Francois Lutzoni, Professor of Biology
Symbiotic interactions are the norm rather than the exception in the natural world, yet species are usually seen and studied independently from each other. Here we explore the symbiotic connectivity among microbes and their hosts, ranging from parasitism to mutualism, by addressing questions at the junction of evolutionary biology, ecology, and genomics. Multidisciplinary research on microbiome model systems often translate to major medical advancements. One main goal of this course is for students to experience how scientists do, and think about, research. Readings will focus on primary research articles.

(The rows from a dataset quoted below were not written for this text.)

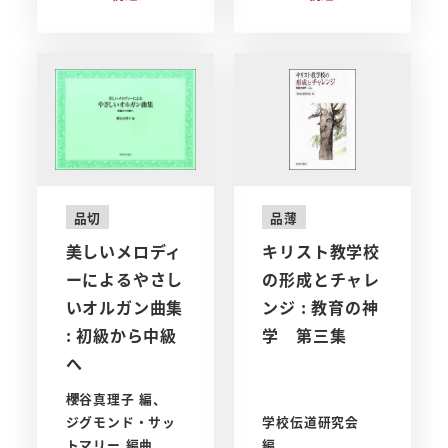
品切
品薄
美しいメロディ
キリスト教学校
ーによるやさし
の形成とチャレ
いオルガン曲集
ンジ : 教育の神
: 初級から中級
学 第三集
へ
櫻谷真理子 編、
ジグモンド・サッ
学校伝道研究会
トマリー 編曲
編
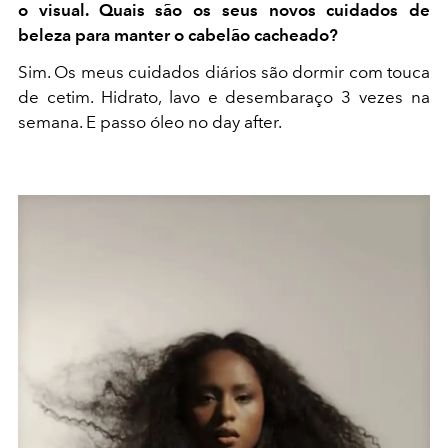
o visual. Quais são os seus novos cuidados de
beleza para manter o cabelão cacheado?
Sim. Os meus cuidados diários são dormir com touca
de cetim. Hidrato, lavo e desembaraço 3 vezes na
semana. E passo óleo no day after.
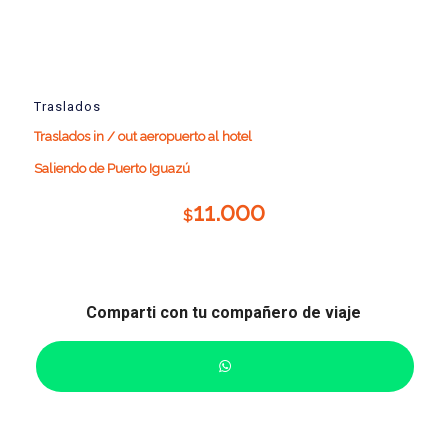
Traslados
Traslados in / out aeropuerto al hotel
Saliendo de Puerto Iguazú
11.000
$
Comparti con tu compañero de viaje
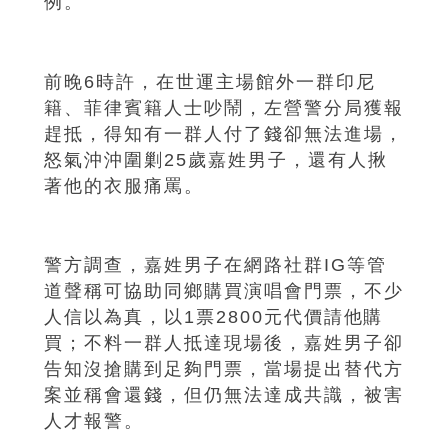
例。
前晚6時許，在世運主場館外一群印尼
籍、菲律賓籍人士吵鬧，左營警分局獲報
趕抵，得知有一群人付了錢卻無法進場，
怒氣沖沖圍剿25歲嘉姓男子，還有人揪
著他的衣服痛罵。
警方調查，嘉姓男子在網路社群IG等管
道聲稱可協助同鄉購買演唱會門票，不少
人信以為真，以1票2800元代價請他購
買；不料一群人抵達現場後，嘉姓男子卻
告知沒搶購到足夠門票，當場提出替代方
案並稱會還錢，但仍無法達成共識，被害
人才報警。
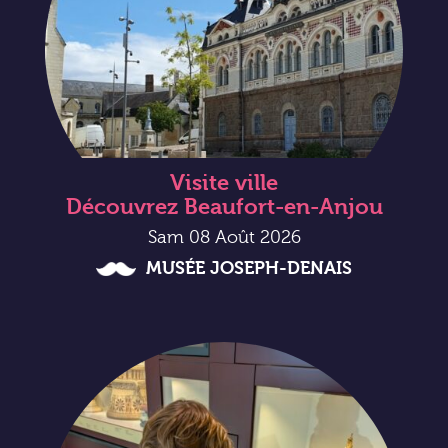
Visite ville
Découvrez Beaufort-en-Anjou
Sam 08 Août 2026
MUSÉE JOSEPH-DENAIS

David N. Beratan, R.J. Reynolds Distinguished Professor of Chemistry
Jonathan Schultz, Postdoctoral Fellow, Chemistry
In this Focus course, we will explore how the macroscopic world emerges from the quirky nature of the microscopic realm. We will employ a bottom-up approach to learn how both natural (i.e. photosynthesis, enzymatic activity) and artificial (i.e. energy harvesting, quantum computers) technologies rely on properties on the molecular level. Through group discussions, research projects, and debates, we will collaboratively engage with topics and critically assess fundamental questions that have continued to baffle humanity for over a century. This concept- and idea-based course is inclusive of students from all backgrounds and prior educational experiences. Students are not expected to major in chemistry (or even STEM), but rather they should have an interest in how the universe works and how the microscopic realm can have nearly unimaginable impacts on the macroscopic world.
Paul Magwene, Associate Professor of Biology
This course will provide an introduction to key concepts of the genome sciences, using tools and concepts from computational biology and bioinformatics. Topics to be covered include genome structure, function, variation, and evolution. Students will learn to how apply basic computational and statistical methods for describing and quantifying various aspects of genome biology and will apply these tools to real world data. No prior programming or statistical experience is required. Open only to students in the FOCUS program.